“Tutti sentiamo il peso di questi lunghi, lunghissimi anni, portiamo nel cuore le ferite di quella tragedia, le promesse rimaste tali, le attese che si scontrano ancora con difficoltà, i ritardi insopportabili quando si è perso tutto. A questo si aggiunge la condizione delle aree interne di tutto il nostro Paese, che sperimentano il terremoto silenzioso e senza crolli traumatici dello spopolamento e di un invecchiamento che appare senza speranza. Gesù, a lui e a noi, propone di rinascere nello Spirito e ci dona il vento del suo amore, forza che spazza la nebbia della rassegnazione.

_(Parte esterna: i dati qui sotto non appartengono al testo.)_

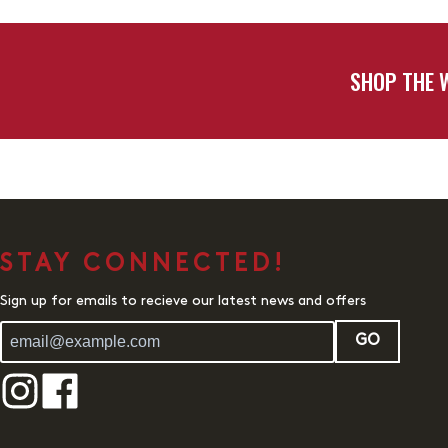
SHOP THE 
STAY CONNECTED!
Sign up for emails to recieve our latest news and offers
GO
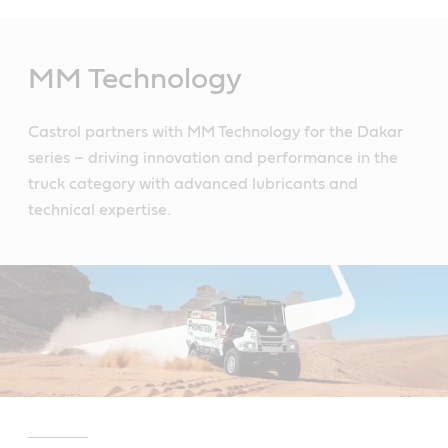
Main
Content
MM Technology
Castrol partners with MM Technology for the Dakar
series – driving innovation and performance in the
truck category with advanced lubricants and
technical expertise.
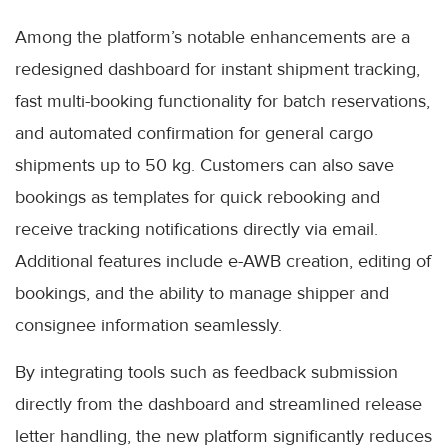
Among the platform’s notable enhancements are a
redesigned dashboard for instant shipment tracking,
fast multi-booking functionality for batch reservations,
and automated confirmation for general cargo
shipments up to 50 kg. Customers can also save
bookings as templates for quick rebooking and
receive tracking notifications directly via email.
Additional features include e-AWB creation, editing of
bookings, and the ability to manage shipper and
consignee information seamlessly.
By integrating tools such as feedback submission
directly from the dashboard and streamlined release
letter handling, the new platform significantly reduces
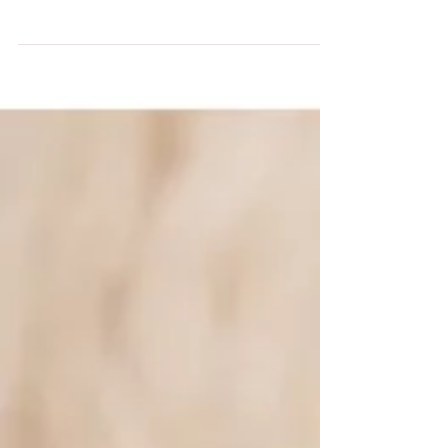
Classic creams and black and white A big
new family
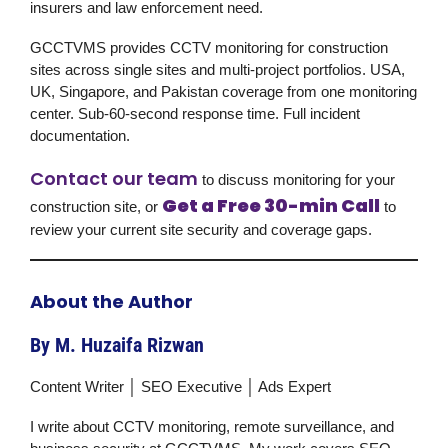
insurers and law enforcement need.
GCCTVMS provides CCTV monitoring for construction
sites across single sites and multi-project portfolios. USA,
UK, Singapore, and Pakistan coverage from one monitoring
center. Sub-60-second response time. Full incident
documentation.
Contact our team
to discuss monitoring for your
Get a Free 30-min Call
construction site, or
to
review your current site security and coverage gaps.
About the Author
By M. Huzaifa Rizwan
Content Writer │ SEO Executive │ Ads Expert
I write about CCTV monitoring, remote surveillance, and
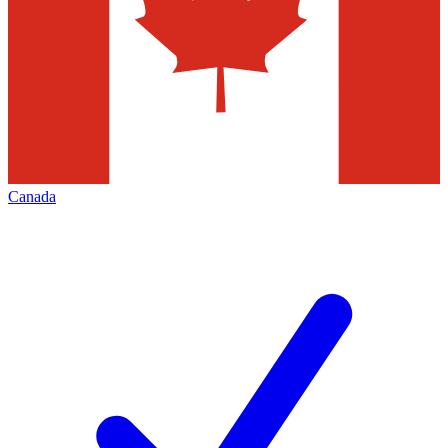
Canada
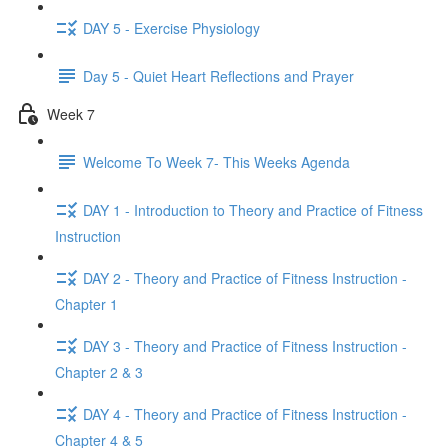
DAY 5 - Exercise Physiology
Day 5 - Quiet Heart Reflections and Prayer
Week 7
Welcome To Week 7- This Weeks Agenda
DAY 1 - Introduction to Theory and Practice of Fitness
Instruction
DAY 2 - Theory and Practice of Fitness Instruction -
Chapter 1
DAY 3 - Theory and Practice of Fitness Instruction -
Chapter 2 & 3
DAY 4 - Theory and Practice of Fitness Instruction -
Chapter 4 & 5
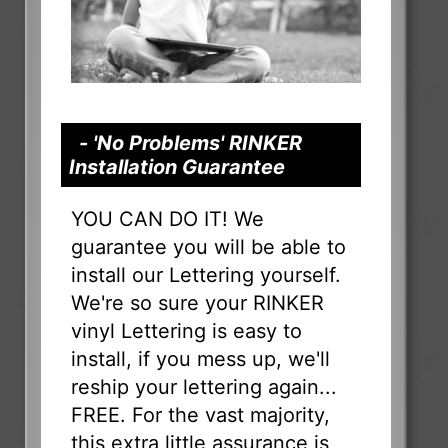
- 'No Problems' RINKER
Installation Guarantee
YOU CAN DO IT! We
guarantee you will be able to
install our Lettering yourself.
We're so sure your RINKER
vinyl Lettering is easy to
install, if you mess up, we'll
reship your lettering again...
FREE. For the vast majority,
this extra little assurance is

L’amore non cancella i problemi, anzi, ma ci dona forza nuova per affrontarli e superarli. Che sia così anche questa celebrazione”. Così il card. Matteo Zuppi, arcivescovo di Bologna e presidente della Cei, nell’omelia della messa presso l’area Sae di Pescara del Tronto, ad Arquata del Tronto (Ap), in occasione del 10° anniversario del sisma che colpì il Centro Italia.
Zuppi chiede “non promesse, ma lavoro, di tutti, ciascuno nelle proprie funzioni e responsabilità tutte importanti, con la forza di quella solidarietà che tanto ha consolato in quei giorni terribili, chiamando le difficoltà con il proprio nome, perché solo così si possono risolvere e trasformarle in nuova capacità ed efficacia con la resistenza di cui siete stati capaci. Sappiamo che non sono senza conseguenze il tempo perduto e le risposte non date”.
“Ricostruire – ricorda – non è solo una questione di edifici ma soprattutto di relazioni, comunità, fiducia, solidarietà. La rinascita non nasce soltanto dai cantieri, ma soprattutto dalle persone, dalle relazioni e dalla speranza condivisa”.